**About the Role:**
We are seeking a skilled Data Engineer with strong MLOps expertise to join our dynamic team working on advanced financial technology projects. This remote role offers the opportunity to work with state-of-the-art machine learning and cloud infrastructure in a fast-paced, growth-oriented environment.
**Key Responsibilities:**
* Design, develop, and maintain scalable data pipelines using Python, Airflow, and PySpark to process large volumes of financial transaction data.
* Implement and optimize MLOps infrastructure on AWS to automate the full machine learning lifecycle from development to production.
* Build and maintain deployment pipelines for ML models using SageMaker and other AWS services.
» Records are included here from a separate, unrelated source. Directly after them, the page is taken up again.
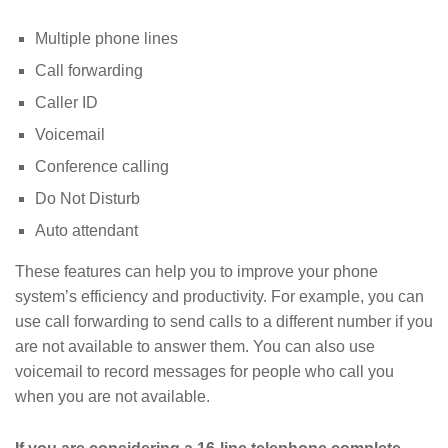
Multiple phone lines
Call forwarding
Caller ID
Voicemail
Conference calling
Do Not Disturb
Auto attendant
These features can help you to improve your phone
system’s efficiency and productivity. For example, you can
use call forwarding to send calls to a different number if you
are not available to answer them. You can also use
voicemail to record messages for people who call you
when you are not available.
* Collaborate with data scientists and business stakeholders to implement machine learning solutions for fraud detection, risk assessment, and financial forecasting.
* Evaluate and ensure data quality, reliability, and security across all data engineering workloads.
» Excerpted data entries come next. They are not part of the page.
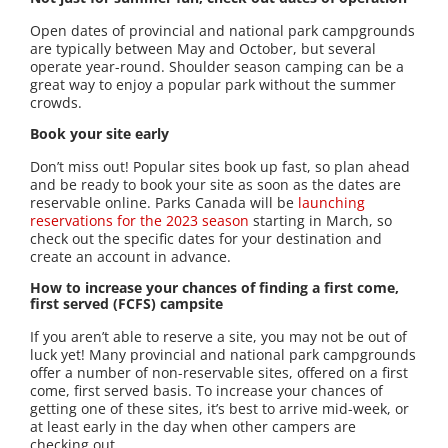
Open dates of provincial and national park campgrounds
are typically between May and October, but several
operate year-round. Shoulder season camping can be a
great way to enjoy a popular park without the summer
crowds.
Book your site early
Don’t miss out! Popular sites book up fast, so plan ahead
and be ready to book your site as soon as the dates are
reservable online. Parks Canada will be
launching
reservations for the 2023 season
starting in March, so
check out the specific dates for your destination and
create an account in advance.
How to increase your chances of finding a first come,
first served (FCFS) campsite
If you aren’t able to reserve a site, you may not be out of
luck yet! Many provincial and national park campgrounds
offer a number of non-reservable sites, offered on a first
come, first served basis. To increase your chances of
getting one of these sites, it’s best to arrive mid-week, or
at least early in the day when other campers are
checking out.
* Optimize data architecture to improve performance, scalability, and cost-efficiency.
* Develop monitoring and alerting systems to ensure production ML models perform as expected.
**Requirements & Qualifications:
* 3-5 years of experience in Data Engineering with a focus on MLOps in production environments.
* Strong proficiency in Python programming and data processing frameworks (PySpark).
* Experience with workflow orchestration tools, particularly Airflow.